Dataset entries:
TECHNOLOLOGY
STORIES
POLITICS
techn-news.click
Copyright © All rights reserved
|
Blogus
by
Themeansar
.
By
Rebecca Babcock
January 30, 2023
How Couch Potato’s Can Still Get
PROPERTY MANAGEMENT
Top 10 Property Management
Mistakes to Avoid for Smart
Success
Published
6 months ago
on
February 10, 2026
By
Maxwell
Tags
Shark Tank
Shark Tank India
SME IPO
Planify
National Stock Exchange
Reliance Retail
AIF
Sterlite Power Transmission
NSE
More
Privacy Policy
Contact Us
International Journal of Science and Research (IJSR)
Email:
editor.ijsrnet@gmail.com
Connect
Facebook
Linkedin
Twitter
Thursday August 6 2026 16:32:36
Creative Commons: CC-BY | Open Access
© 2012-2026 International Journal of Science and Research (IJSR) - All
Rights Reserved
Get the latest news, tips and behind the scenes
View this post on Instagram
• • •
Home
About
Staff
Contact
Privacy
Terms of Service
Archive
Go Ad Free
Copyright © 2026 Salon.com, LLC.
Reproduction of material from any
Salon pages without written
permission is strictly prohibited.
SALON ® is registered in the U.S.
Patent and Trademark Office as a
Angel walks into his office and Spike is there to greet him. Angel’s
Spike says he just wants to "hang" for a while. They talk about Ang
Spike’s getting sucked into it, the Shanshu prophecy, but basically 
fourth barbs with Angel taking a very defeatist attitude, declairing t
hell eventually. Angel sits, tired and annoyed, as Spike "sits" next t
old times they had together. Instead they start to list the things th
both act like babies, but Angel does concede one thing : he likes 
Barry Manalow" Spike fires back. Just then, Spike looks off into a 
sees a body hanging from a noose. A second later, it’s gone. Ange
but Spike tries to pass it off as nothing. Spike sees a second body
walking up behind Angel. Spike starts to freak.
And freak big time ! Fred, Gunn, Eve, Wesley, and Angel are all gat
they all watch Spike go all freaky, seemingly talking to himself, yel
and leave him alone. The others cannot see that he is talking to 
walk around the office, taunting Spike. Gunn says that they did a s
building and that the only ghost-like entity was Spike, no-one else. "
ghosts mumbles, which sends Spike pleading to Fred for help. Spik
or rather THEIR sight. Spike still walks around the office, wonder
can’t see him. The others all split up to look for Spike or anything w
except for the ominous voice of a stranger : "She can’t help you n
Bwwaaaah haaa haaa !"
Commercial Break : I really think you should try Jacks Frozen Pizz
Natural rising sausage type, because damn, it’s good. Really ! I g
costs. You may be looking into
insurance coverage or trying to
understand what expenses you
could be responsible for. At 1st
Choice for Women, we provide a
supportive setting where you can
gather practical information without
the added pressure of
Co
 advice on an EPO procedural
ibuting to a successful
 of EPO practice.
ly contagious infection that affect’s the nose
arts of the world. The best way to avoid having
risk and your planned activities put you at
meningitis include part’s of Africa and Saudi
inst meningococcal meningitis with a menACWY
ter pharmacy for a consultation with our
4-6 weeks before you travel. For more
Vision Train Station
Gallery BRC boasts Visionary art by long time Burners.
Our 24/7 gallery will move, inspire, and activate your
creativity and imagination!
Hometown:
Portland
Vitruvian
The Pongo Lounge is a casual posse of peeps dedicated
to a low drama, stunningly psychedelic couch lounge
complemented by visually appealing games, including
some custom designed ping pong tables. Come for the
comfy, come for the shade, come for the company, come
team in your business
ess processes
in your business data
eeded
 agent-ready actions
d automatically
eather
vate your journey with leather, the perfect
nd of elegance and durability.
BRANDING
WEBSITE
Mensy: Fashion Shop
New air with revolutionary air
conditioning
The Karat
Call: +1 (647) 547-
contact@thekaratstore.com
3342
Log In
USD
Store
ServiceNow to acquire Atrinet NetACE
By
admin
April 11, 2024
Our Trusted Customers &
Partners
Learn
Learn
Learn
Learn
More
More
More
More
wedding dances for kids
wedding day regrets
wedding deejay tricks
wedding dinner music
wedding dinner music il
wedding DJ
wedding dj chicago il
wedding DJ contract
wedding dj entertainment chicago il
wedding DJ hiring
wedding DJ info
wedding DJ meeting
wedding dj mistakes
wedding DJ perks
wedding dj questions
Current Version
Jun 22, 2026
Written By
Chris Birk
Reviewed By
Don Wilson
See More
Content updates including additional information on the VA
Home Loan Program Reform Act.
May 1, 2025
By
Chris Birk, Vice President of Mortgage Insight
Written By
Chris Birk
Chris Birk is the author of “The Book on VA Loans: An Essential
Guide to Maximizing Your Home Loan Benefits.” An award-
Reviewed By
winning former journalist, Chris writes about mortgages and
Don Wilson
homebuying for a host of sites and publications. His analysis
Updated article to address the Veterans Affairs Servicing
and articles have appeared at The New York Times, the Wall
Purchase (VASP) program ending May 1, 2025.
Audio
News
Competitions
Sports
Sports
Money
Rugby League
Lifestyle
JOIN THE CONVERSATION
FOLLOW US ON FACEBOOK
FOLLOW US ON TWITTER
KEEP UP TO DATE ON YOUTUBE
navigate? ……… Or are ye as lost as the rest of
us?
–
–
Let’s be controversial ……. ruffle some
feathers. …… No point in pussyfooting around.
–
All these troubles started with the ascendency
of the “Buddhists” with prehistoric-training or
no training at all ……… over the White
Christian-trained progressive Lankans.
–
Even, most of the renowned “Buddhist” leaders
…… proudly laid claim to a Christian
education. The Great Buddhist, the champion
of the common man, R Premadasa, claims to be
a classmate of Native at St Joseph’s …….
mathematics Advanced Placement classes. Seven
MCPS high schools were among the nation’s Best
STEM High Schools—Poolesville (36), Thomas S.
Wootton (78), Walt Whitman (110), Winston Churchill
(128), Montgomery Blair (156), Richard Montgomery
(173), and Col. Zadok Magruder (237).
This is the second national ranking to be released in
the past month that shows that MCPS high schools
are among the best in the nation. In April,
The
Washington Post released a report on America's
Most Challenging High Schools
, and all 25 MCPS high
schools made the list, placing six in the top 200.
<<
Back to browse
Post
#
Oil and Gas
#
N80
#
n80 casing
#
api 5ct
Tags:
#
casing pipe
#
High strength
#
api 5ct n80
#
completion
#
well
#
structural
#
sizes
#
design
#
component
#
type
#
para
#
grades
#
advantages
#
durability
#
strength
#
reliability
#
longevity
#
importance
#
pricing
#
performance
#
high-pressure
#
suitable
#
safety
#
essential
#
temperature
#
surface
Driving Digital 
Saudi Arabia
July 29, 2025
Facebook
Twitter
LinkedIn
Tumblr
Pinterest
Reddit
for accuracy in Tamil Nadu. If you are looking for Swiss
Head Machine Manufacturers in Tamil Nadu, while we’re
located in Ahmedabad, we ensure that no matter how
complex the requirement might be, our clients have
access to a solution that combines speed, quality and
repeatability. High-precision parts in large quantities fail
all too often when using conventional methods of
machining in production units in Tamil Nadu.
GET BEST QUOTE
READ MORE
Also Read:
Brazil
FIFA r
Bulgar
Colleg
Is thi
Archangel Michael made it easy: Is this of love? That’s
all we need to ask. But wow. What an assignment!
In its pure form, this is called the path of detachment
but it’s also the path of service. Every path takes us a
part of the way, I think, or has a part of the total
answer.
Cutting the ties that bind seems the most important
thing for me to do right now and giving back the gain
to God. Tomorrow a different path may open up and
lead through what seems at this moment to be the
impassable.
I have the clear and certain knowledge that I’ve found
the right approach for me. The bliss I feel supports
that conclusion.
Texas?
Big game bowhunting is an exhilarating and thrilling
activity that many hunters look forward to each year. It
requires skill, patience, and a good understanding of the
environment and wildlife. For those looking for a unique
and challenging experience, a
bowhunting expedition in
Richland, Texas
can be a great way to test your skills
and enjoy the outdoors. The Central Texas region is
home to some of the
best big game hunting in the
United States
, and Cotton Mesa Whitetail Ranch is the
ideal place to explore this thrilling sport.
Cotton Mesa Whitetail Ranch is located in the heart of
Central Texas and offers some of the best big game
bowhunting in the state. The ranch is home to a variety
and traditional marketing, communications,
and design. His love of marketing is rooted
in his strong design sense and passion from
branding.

## [What is required]
Which lines run from the one holding "hell eventually. Angel" through the one holding "ghosts mumbles, which" in the records above? Repeat them exactly, both included, and nothing more.

## [Exercise output]
hell eventually. Angel sits, tired and annoyed, as Spike "sits" next t
old times they had together. Instead they start to list the things th
both act like babies, but Angel does concede one thing : he likes 
Barry Manalow" Spike fires back. Just then, Spike looks off into a 
sees a body hanging from a noose. A second later, it’s gone. Ange
but Spike tries to pass it off as nothing. Spike sees a second body
walking up behind Angel. Spike starts to freak.
And freak big time ! Fred, Gunn, Eve, Wesley, and Angel are all gat
they all watch Spike go all freaky, seemingly talking to himself, yel
and leave him alone. The others cannot see that he is talking to 
walk around the office, taunting Spike. Gunn says that they did a s
building and that the only ghost-like entity was Spike, no-one else. "
ghosts mumbles, which sends Spike pleading to Fred for help. Spik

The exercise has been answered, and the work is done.